**What is expected**
From the entries below, copy every line where the string "einen" appears.

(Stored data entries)
______

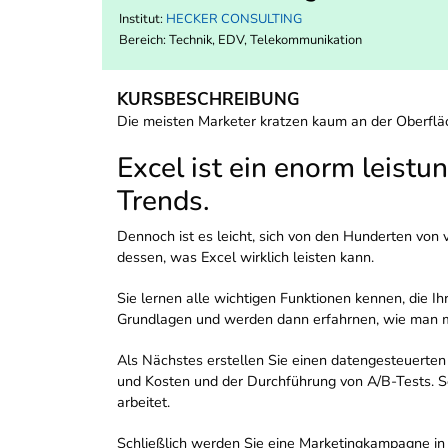
Institut:
HECKER CONSULTING
Bereich:
Technik, EDV, Telekommunikation
KURSBESCHREIBUNG
Die meisten Marketer kratzen kaum an der Oberfläc
Excel ist ein enorm leist
Trends.
Dennoch ist es leicht, sich von den Hunderten von
dessen, was Excel wirklich leisten kann.
Sie lernen alle wichtigen Funktionen kennen, die Ih
Grundlagen und werden dann erfahrnen, wie man mi
Als Nächstes erstellen Sie einen datengesteuerten
und Kosten und der Durchführung von A/B-Tests. S
arbeitet.
Schließlich werden Sie eine Marketingkampagne in M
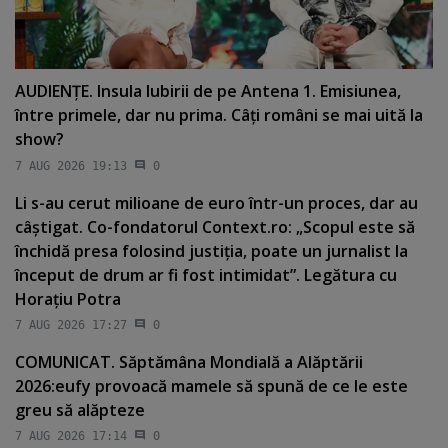
AUDIENŢE. Insula Iubirii de pe Antena 1. Emisiunea,
între primele, dar nu prima. Câţi români se mai uită la
show?
7 AUG 2026 19:13
0
Li s-au cerut milioane de euro într-un proces, dar au
câştigat. Co-fondatorul Context.ro: „Scopul este să
închidă presa folosind justiţia, poate un jurnalist la
început de drum ar fi fost intimidat”. Legătura cu
Horaţiu Potra
7 AUG 2026 17:27
0
COMUNICAT. Săptămâna Mondială a Alăptării
2026:eufy provoacă mamele să spună de ce le este
greu să alăpteze
7 AUG 2026 17:14
0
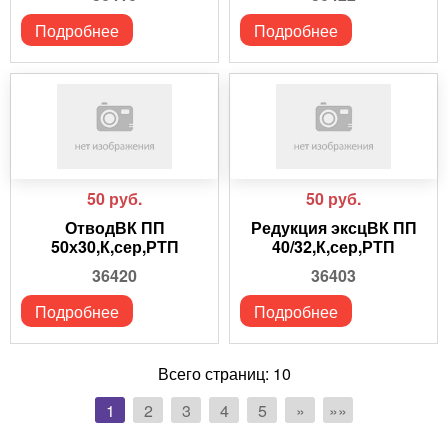
Подробнее
Подробнее
50
руб.
50
руб.
ОтводВК ПП
Редукция эксцВК ПП
50х30,К,сер,РТП
40/32,К,сер,РТП
36420
36403
Подробнее
Подробнее
Всего страниц:
10
1
2
3
4
5
»
»»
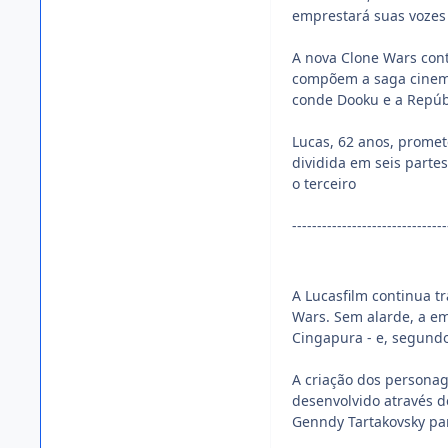
emprestará suas vozes à
A nova Clone Wars cont
compõem a saga cinemat
conde Dooku e a Repúbl
Lucas, 62 anos, promet
dividida em seis parte
o terceiro
-------------------------------
A Lucasfilm continua t
Wars. Sem alarde, a e
Cingapura - e, segundo
A criação dos personag
desenvolvido através d
Genndy Tartakovsky pa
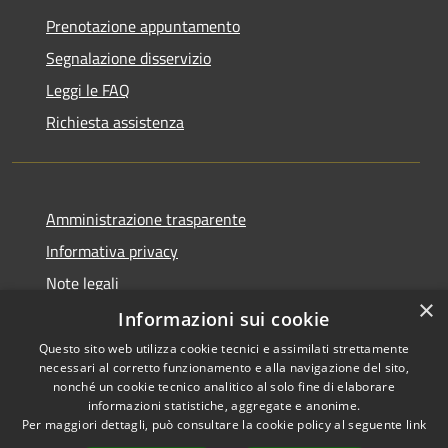
Prenotazione appuntamento
Segnalazione disservizio
Leggi le FAQ
Richiesta assistenza
Amministrazione trasparente
Informativa privacy
Note legali
×
Dichiarazione di accessibilità
Informazioni sui cookie
Questo sito web utilizza cookie tecnici e assimilati strettamente
necessari al corretto funzionamento e alla navigazione del sito,
nonché un cookie tecnico analitico al solo fine di elaborare
informazioni statistiche, aggregate e anonime.
RSS
Copyright © 2026 • Comune di
Per maggiori dettagli, può consultare la cookie policy al seguente
link
Accessibilità
Impruneta • Powered by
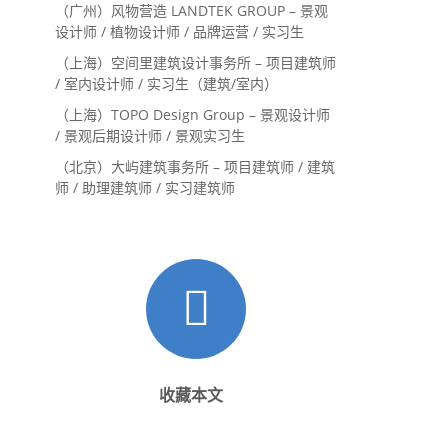
内设计师 / 设计实习生
（广州）风物营造 LANDTEK GROUP – 景观
设计师 / 植物设计师 / 品牌运营 / 实习生
（上海）空间里建筑设计事务所 – 项目建筑师
/ 室内设计师 / 实习生（建筑/室内）
（上海）TOPO Design Group – 景观设计师
/ 景观后期设计师 / 景观实习生
（北京）大屿建筑事务所 – 项目建筑师 / 建筑
师 / 助理建筑师 / 实习建筑师
收藏本文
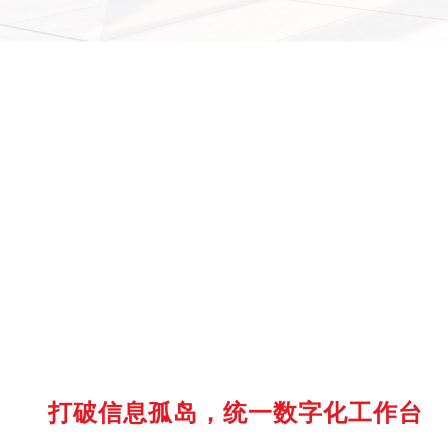
打破信息孤岛，统一数字化工作台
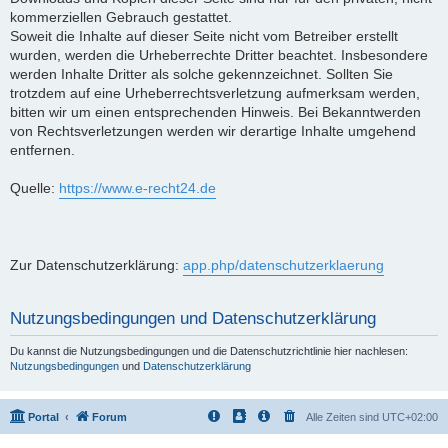
kommerziellen Gebrauch gestattet.
Soweit die Inhalte auf dieser Seite nicht vom Betreiber erstellt
wurden, werden die Urheberrechte Dritter beachtet. Insbesondere
werden Inhalte Dritter als solche gekennzeichnet. Sollten Sie
trotzdem auf eine Urheberrechtsverletzung aufmerksam werden,
bitten wir um einen entsprechenden Hinweis. Bei Bekanntwerden
von Rechtsverletzungen werden wir derartige Inhalte umgehend
entfernen.
Quelle:
https://www.e-recht24.de
Zur Datenschutzerklärung:
app.php/datenschutzerklaerung
Nutzungsbedingungen und Datenschutzerklärung
Du kannst die Nutzungsbedingungen und die Datenschutzrichtlinie hier nachlesen:
Nutzungsbedingungen
und
Datenschutzerklärung
Portal
Forum
Alle Zeiten sind
UTC+02:00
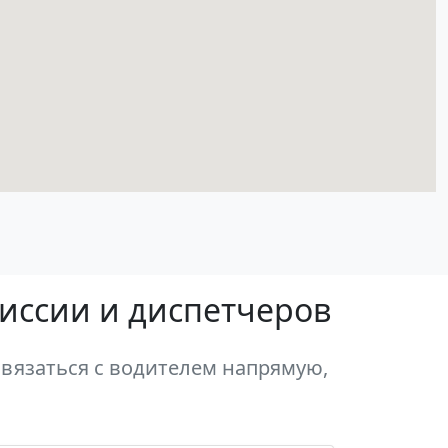
миссии и диспетчеров
вязаться с водителем напрямую,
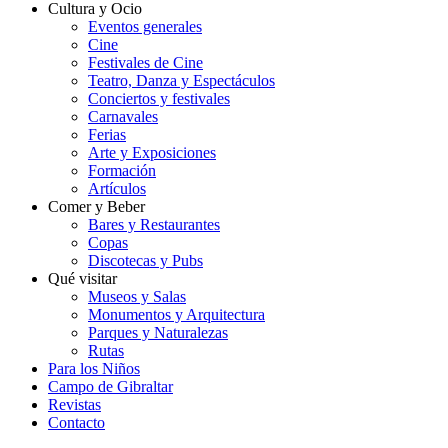
Cultura y Ocio
Eventos generales
Cine
Festivales de Cine
Teatro, Danza y Espectáculos
Conciertos y festivales
Carnavales
Ferias
Arte y Exposiciones
Formación
Artículos
Comer y Beber
Bares y Restaurantes
Copas
Discotecas y Pubs
Qué visitar
Museos y Salas
Monumentos y Arquitectura
Parques y Naturalezas
Rutas
Para los Niños
Campo de Gibraltar
Revistas
Contacto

______

**Task output**
Als Nächstes erstellen Sie einen datengesteuerten
bitten wir um einen entsprechenden Hinweis. Bei Bekanntwerden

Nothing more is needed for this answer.